World Ocean Day ships into Marblehead

Sustainable Marblehead hosted its third annual World Ocean Day celebration Sunday afternoon, featuring the Hood 26E, a brand-new, all-electric center-console boat designed by the Marblehead-based CW Hood Yachts. 

The purpose of World Ocean Day is “to inform the public of the impact of human actions on the ocean, develop a worldwide movement of citizens for the ocean, and mobilize and unite the world’s population on a project for the sustainable management of the world’s oceans,” according to the United Nations.

World Ocean Day is June 8, though Marblehead’s celebration was originally scheduled to take place on Sunday, June 4. It was rescheduled due to inclement weather. 

That, however, was not the case this time — with clear, blue skies and the sun shining down on the harbor. 

The event featured a number of stations focused on educating the public and spreading awareness about the impacts that single-use plastics and climate change are having on the ocean. 

Sustainable Marblehead board member and Sailors for the Sea Skipper Rob Howie said the focus of events like these is to spread awareness, with the end goal being getting people to create change.

“You first have to create awareness of what all this stuff is about and why people should care,” Howie said. “From there, you create understanding. Now I’m aware of it and I understand it, and then ultimately, a personal commitment.” 

Multiple stands were featured including one that showed waste collected from four of Marblehead’s beaches. Those who went up to the stand were invited to guess which beach the waste was taken from. Sustainable Marblehead Executive Director Elaine Leahy said that it’s important for people to see the types of harmful materials that are finding their way into the ocean, affecting wildlife and habitats.

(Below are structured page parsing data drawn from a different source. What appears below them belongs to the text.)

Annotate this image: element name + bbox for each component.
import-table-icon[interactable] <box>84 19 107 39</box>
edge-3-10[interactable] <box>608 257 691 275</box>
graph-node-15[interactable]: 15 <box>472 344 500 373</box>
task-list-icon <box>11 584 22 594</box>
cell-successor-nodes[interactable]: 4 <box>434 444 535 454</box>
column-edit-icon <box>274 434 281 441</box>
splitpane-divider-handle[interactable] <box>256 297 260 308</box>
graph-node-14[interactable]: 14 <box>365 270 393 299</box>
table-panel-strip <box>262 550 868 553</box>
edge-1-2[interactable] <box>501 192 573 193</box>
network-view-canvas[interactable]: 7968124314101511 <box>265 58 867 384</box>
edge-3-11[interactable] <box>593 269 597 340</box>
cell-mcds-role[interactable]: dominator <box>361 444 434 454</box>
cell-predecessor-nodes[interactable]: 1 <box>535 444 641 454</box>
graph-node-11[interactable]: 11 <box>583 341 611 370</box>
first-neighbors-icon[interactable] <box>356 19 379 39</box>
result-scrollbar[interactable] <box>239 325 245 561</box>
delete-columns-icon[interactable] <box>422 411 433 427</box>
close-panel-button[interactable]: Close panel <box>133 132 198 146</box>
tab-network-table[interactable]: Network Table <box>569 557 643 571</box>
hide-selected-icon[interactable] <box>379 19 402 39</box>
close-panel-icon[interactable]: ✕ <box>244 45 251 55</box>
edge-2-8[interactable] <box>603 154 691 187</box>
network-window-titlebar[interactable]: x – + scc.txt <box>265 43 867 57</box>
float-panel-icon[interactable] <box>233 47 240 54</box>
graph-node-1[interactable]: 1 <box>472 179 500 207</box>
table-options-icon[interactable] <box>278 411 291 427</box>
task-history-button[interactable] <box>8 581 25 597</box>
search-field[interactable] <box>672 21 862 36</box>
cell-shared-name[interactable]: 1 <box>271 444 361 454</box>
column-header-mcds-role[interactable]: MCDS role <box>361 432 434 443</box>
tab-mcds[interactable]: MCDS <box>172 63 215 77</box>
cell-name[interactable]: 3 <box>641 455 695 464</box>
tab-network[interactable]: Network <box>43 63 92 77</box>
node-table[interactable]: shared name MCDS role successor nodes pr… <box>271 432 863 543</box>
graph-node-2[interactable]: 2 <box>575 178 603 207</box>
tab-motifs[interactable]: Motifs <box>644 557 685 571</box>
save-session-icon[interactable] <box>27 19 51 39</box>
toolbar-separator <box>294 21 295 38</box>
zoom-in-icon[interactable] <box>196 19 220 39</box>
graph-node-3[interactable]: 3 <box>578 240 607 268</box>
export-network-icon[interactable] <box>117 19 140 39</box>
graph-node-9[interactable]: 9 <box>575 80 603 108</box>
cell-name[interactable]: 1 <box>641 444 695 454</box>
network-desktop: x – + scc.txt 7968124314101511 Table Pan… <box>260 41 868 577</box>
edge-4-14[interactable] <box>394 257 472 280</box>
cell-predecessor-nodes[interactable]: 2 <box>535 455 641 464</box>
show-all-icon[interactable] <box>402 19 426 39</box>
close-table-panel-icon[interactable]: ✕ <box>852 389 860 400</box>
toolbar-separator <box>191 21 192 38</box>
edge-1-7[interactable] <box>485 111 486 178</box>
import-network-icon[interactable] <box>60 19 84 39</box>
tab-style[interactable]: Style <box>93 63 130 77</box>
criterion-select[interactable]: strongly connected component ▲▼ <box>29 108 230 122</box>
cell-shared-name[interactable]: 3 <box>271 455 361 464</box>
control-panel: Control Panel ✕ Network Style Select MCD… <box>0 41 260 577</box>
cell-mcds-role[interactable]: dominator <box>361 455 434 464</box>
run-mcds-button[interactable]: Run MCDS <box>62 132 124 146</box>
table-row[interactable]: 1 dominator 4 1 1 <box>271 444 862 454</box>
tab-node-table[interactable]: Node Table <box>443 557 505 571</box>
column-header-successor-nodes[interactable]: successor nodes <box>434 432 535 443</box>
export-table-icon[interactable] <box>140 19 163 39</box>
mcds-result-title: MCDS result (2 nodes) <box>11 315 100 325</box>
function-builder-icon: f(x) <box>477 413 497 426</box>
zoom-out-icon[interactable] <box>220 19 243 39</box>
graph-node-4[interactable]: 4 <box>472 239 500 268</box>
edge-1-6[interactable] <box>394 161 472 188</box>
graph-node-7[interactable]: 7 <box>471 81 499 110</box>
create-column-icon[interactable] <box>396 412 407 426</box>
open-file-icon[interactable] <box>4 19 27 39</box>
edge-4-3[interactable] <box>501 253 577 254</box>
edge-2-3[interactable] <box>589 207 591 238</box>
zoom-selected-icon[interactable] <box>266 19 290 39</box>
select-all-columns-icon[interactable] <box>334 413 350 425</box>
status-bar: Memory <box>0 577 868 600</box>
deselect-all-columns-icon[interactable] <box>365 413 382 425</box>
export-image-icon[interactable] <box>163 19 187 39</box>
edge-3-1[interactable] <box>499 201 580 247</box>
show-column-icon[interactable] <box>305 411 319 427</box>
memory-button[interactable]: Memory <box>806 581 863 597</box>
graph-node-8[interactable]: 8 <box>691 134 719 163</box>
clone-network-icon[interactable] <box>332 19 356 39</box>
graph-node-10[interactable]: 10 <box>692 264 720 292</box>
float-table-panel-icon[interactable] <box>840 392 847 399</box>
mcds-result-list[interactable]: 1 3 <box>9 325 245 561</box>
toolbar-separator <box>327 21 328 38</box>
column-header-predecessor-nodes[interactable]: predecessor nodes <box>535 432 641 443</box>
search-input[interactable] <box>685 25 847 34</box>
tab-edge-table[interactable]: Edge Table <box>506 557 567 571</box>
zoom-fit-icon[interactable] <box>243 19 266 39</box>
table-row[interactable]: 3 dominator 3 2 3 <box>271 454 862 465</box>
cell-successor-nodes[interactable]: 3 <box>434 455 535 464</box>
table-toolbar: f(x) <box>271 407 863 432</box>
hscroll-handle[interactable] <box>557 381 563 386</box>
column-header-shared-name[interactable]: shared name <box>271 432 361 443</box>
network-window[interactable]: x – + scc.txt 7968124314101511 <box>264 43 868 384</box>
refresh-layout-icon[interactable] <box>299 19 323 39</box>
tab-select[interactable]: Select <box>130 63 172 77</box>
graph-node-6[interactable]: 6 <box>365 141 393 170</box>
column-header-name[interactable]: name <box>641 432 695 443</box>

“One of our goals at Sustainable Marblehead is reducing waste and keeping our beaches clean,” Leahy said. “If any of these things wash out to sea, there’s going to be microplastics, plastic and danger for the ocean critters.”

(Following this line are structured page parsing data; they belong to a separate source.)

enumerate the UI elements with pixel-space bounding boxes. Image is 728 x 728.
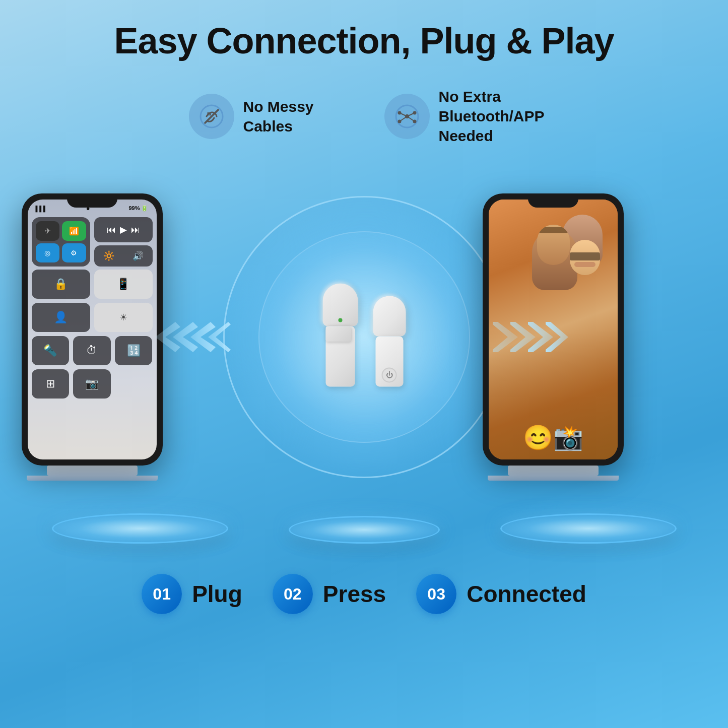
camera-btn: 📷 — [73, 369, 111, 399]
cc-bottom-row: 🔦 ⏱ 🔢 ⊞ 📷 — [28, 332, 157, 402]
svg-line-11 — [407, 116, 415, 121]
svg-line-8 — [400, 113, 407, 116]
signal-icon: ▌▌▌ — [36, 206, 47, 212]
phone-left: ▌▌▌ ● 99% 🔋 ✈ 📶 ◎ ⚙ — [22, 193, 163, 481]
mic-device-right: ⏻ — [373, 296, 406, 386]
qr-scan-btn: ⊞ — [32, 369, 70, 399]
step-01-number: 01 — [153, 585, 171, 604]
platform-center — [289, 516, 440, 544]
person-btn: 👤 — [32, 303, 90, 332]
selfie-emoji: 😊📸 — [523, 424, 583, 452]
sunglasses — [570, 252, 600, 260]
face-1 — [570, 240, 600, 275]
step-01-label: Plug — [192, 580, 242, 608]
media-controls-box: ⏮▶⏭ 🔆🔊 — [94, 217, 153, 267]
beard-hint — [537, 227, 570, 233]
mic-body-left — [325, 326, 355, 386]
step-01-item: 01 Plug — [142, 574, 242, 614]
smile — [574, 262, 595, 267]
network-nodes-icon — [394, 104, 420, 129]
mic-clip-left — [325, 326, 351, 341]
cable-slash-icon — [199, 104, 224, 129]
media-transport: ⏮▶⏭ — [94, 217, 153, 242]
features-row: No Messy Cables No Extra Bluetooth/APP N… — [0, 87, 728, 146]
no-cables-icon-circle — [189, 94, 234, 139]
step-01-circle: 01 — [142, 574, 182, 614]
phone-notch-right — [528, 193, 578, 208]
svg-line-9 — [407, 113, 415, 116]
main-title: Easy Connection, Plug & Play — [0, 0, 728, 61]
mic-device-left — [322, 283, 358, 386]
arrows-left — [153, 319, 233, 355]
platforms-row — [0, 513, 728, 559]
lock-btn: 🔒 — [32, 270, 90, 299]
step-03-item: 03 Connected — [416, 574, 586, 614]
phone-stand-top-left — [47, 466, 138, 476]
timer-btn: ⏱ — [73, 336, 111, 365]
wifi2-btn: ◎ — [36, 243, 60, 263]
wifi-btn: 📶 — [62, 221, 86, 241]
brightness-control: ☀ — [94, 303, 153, 332]
battery-indicator: 99% 🔋 — [128, 205, 148, 212]
face-2 — [537, 225, 570, 265]
step-03-label: Connected — [467, 580, 586, 608]
phone-stand-base-right — [488, 476, 619, 481]
airplane-btn: ✈ — [36, 221, 60, 241]
no-bluetooth-text: No Extra Bluetooth/APP Needed — [439, 87, 540, 146]
phone-stand-top-right — [508, 466, 599, 476]
phone-notch-left — [67, 193, 117, 208]
arrows-right — [490, 319, 571, 355]
cc-icon-grid: 🔒 📱 👤 ☀ — [28, 270, 157, 332]
step-02-label: Press — [323, 580, 386, 608]
step-03-circle: 03 — [416, 574, 456, 614]
network-box: ✈ 📶 ◎ ⚙ — [32, 217, 90, 267]
platform-left — [52, 513, 228, 544]
microphone-center: ⏻ — [322, 283, 406, 386]
step-03-number: 03 — [427, 585, 445, 604]
platform-right — [500, 513, 677, 544]
left-arrows-svg — [153, 319, 233, 355]
step-02-number: 02 — [284, 585, 302, 604]
power-button: ⏻ — [382, 367, 397, 382]
phone-stand-right — [488, 466, 619, 481]
mic-head-left — [322, 283, 358, 326]
phone-frame-left: ▌▌▌ ● 99% 🔋 ✈ 📶 ◎ ⚙ — [22, 193, 163, 466]
phone-stand-left — [27, 466, 158, 481]
step-02-item: 02 Press — [273, 574, 386, 614]
mic-head-right — [373, 296, 406, 336]
volume-controls: 🔆🔊 — [94, 245, 153, 267]
phone-stand-base-left — [27, 476, 158, 481]
phone-screen-left: ▌▌▌ ● 99% 🔋 ✈ 📶 ◎ ⚙ — [28, 200, 157, 459]
flashlight-btn: 🔦 — [32, 336, 70, 365]
bluetooth-btn: ⚙ — [62, 243, 86, 263]
steps-row: 01 Plug 02 Press 03 Connected — [0, 559, 728, 634]
svg-line-10 — [400, 116, 407, 121]
screen-mirror-btn: 📱 — [94, 270, 153, 299]
content-area: ▌▌▌ ● 99% 🔋 ✈ 📶 ◎ ⚙ — [0, 166, 728, 508]
no-cables-text: No Messy Cables — [243, 97, 344, 136]
mic-body-right: ⏻ — [375, 336, 403, 386]
step-02-circle: 02 — [273, 574, 313, 614]
feature-no-bluetooth: No Extra Bluetooth/APP Needed — [384, 87, 540, 146]
control-center-screen: ▌▌▌ ● 99% 🔋 ✈ 📶 ◎ ⚙ — [28, 200, 157, 459]
calculator-btn: 🔢 — [115, 336, 153, 365]
right-arrows-svg — [490, 319, 571, 355]
no-bluetooth-icon-circle — [384, 94, 430, 139]
feature-no-cables: No Messy Cables — [189, 94, 344, 139]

Just before 2 p.m., C.W. Hood founder Chris Hood cruised into the harbor with the Hood 26E, which made little to no noise due to its lack of a gas-powered engine. 

The 26-foot boat was designed by Hood and Yacht Designer David Robison. The process began roughly five years ago.

“Going all-electric was a lot of fun because we got to really design from the ground up,” said Hood. 

The high-speed boat can reach a top speed of roughly 40 knots and has an inboard-outboard motor so that it can be beached or driven in shallow waters.

With the boat being fully electric, Hood said it will be a perfect fit for Marblehead and the surrounding area because of short drives to places like Brown Island that will help conserve the battery charge. 

Robison said they started building the boat when “electric boats didn’t make any sense yet,” but knew that it was only a matter of time before they did. Five years later, they are showcasing the prototype to the public. 

Though there are no charging stations on the harbor currently, Robison expects them to come to town within the next few years as electric boats like the Hood 26E become more accessible, similar to the growth in electric-car availability.

“It’s closer to being the right boat for a lot of people. As the technology comes around, the batteries are getting better and better,” Robison said. “We think it’s the right time for this. Everybody knows a lot of this change is coming.”

“We don’t have charging stations on the harbor yet but how many years ago was it that we didn’t have charging stations in the rest stops?” Robison added.